*** RECORDS TO PROCESS ***

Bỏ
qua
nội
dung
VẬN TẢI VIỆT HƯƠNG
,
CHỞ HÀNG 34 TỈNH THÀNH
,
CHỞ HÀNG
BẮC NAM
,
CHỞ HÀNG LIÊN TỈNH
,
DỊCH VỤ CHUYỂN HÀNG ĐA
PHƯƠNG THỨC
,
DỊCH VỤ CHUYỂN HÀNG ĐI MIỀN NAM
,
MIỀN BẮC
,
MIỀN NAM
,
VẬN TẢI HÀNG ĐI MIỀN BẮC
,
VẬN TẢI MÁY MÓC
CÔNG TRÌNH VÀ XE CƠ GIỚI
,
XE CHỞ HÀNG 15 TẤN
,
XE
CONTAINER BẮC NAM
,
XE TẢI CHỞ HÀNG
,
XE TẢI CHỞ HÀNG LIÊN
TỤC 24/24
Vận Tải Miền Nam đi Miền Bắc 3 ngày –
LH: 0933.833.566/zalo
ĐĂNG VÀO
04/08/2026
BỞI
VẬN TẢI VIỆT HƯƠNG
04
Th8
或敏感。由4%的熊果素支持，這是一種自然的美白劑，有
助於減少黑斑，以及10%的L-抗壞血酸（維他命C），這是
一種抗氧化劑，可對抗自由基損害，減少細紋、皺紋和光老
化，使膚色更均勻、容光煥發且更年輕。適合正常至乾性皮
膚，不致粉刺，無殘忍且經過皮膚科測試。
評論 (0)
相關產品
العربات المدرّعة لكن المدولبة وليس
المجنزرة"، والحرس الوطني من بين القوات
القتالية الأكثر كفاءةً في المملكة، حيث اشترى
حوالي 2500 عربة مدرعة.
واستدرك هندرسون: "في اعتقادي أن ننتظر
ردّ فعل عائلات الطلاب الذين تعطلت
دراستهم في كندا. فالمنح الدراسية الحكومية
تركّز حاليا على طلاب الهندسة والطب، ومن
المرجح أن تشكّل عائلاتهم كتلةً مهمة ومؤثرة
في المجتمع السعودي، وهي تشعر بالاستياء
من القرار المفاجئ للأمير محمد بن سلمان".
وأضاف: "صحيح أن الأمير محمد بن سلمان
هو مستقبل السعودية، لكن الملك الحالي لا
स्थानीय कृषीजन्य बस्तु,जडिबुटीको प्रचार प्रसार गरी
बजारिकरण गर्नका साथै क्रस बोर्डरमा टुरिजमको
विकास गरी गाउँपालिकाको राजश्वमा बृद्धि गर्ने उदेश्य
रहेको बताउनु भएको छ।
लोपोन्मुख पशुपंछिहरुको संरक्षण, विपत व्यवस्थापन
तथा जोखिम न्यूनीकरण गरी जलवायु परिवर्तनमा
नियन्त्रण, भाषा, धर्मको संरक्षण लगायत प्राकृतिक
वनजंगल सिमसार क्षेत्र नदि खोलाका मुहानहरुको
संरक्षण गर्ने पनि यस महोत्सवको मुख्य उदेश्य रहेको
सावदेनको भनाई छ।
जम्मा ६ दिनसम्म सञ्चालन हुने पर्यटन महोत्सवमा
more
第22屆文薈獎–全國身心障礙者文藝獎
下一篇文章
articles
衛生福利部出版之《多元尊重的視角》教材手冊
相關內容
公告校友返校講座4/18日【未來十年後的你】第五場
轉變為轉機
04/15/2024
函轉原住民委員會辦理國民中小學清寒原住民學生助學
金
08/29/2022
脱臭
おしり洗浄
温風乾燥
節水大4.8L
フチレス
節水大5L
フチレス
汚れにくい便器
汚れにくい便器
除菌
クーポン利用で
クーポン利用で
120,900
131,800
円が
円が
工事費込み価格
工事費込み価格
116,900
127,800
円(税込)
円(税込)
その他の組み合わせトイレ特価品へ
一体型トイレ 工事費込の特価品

*** End of RECORDS TO PROCESS ***

WHAT TO PRODUCE:
Write each line above out exactly.

FINAL ANSWER:
Bỏ
qua
nội
dung
VẬN TẢI VIỆT HƯƠNG
,
CHỞ HÀNG 34 TỈNH THÀNH
,
CHỞ HÀNG
BẮC NAM
,
CHỞ HÀNG LIÊN TỈNH
,
DỊCH VỤ CHUYỂN HÀNG ĐA
PHƯƠNG THỨC
,
DỊCH VỤ CHUYỂN HÀNG ĐI MIỀN NAM
,
MIỀN BẮC
,
MIỀN NAM
,
VẬN TẢI HÀNG ĐI MIỀN BẮC
,
VẬN TẢI MÁY MÓC
CÔNG TRÌNH VÀ XE CƠ GIỚI
,
XE CHỞ HÀNG 15 TẤN
,
XE
CONTAINER BẮC NAM
,
XE TẢI CHỞ HÀNG
,
XE TẢI CHỞ HÀNG LIÊN
TỤC 24/24
Vận Tải Miền Nam đi Miền Bắc 3 ngày –
LH: 0933.833.566/zalo
ĐĂNG VÀO
04/08/2026
BỞI
VẬN TẢI VIỆT HƯƠNG
04
Th8
或敏感。由4%的熊果素支持，這是一種自然的美白劑，有
助於減少黑斑，以及10%的L-抗壞血酸（維他命C），這是
一種抗氧化劑，可對抗自由基損害，減少細紋、皺紋和光老
化，使膚色更均勻、容光煥發且更年輕。適合正常至乾性皮
膚，不致粉刺，無殘忍且經過皮膚科測試。
評論 (0)
相關產品
العربات المدرّعة لكن المدولبة وليس
المجنزرة"، والحرس الوطني من بين القوات
القتالية الأكثر كفاءةً في المملكة، حيث اشترى
حوالي 2500 عربة مدرعة.
واستدرك هندرسون: "في اعتقادي أن ننتظر
ردّ فعل عائلات الطلاب الذين تعطلت
دراستهم في كندا. فالمنح الدراسية الحكومية
تركّز حاليا على طلاب الهندسة والطب، ومن
المرجح أن تشكّل عائلاتهم كتلةً مهمة ومؤثرة
في المجتمع السعودي، وهي تشعر بالاستياء
من القرار المفاجئ للأمير محمد بن سلمان".
وأضاف: "صحيح أن الأمير محمد بن سلمان
هو مستقبل السعودية، لكن الملك الحالي لا
स्थानीय कृषीजन्य बस्तु,जडिबुटीको प्रचार प्रसार गरी
बजारिकरण गर्नका साथै क्रस बोर्डरमा टुरिजमको
विकास गरी गाउँपालिकाको राजश्वमा बृद्धि गर्ने उदेश्य
रहेको बताउनु भएको छ।
लोपोन्मुख पशुपंछिहरुको संरक्षण, विपत व्यवस्थापन
तथा जोखिम न्यूनीकरण गरी जलवायु परिवर्तनमा
नियन्त्रण, भाषा, धर्मको संरक्षण लगायत प्राकृतिक
वनजंगल सिमसार क्षेत्र नदि खोलाका मुहानहरुको
संरक्षण गर्ने पनि यस महोत्सवको मुख्य उदेश्य रहेको
सावदेनको भनाई छ।
जम्मा ६ दिनसम्म सञ्चालन हुने पर्यटन महोत्सवमा
more
第22屆文薈獎–全國身心障礙者文藝獎
下一篇文章
articles
衛生福利部出版之《多元尊重的視角》教材手冊
相關內容
公告校友返校講座4/18日【未來十年後的你】第五場
轉變為轉機
04/15/2024
函轉原住民委員會辦理國民中小學清寒原住民學生助學
金
08/29/2022
脱臭
おしり洗浄
温風乾燥
節水大4.8L
フチレス
節水大5L
フチレス
汚れにくい便器
汚れにくい便器
除菌
クーポン利用で
クーポン利用で
120,900
131,800
円が
円が
工事費込み価格
工事費込み価格
116,900
127,800
円(税込)
円(税込)
その他の組み合わせトイレ特価品へ
一体型トイレ 工事費込の特価品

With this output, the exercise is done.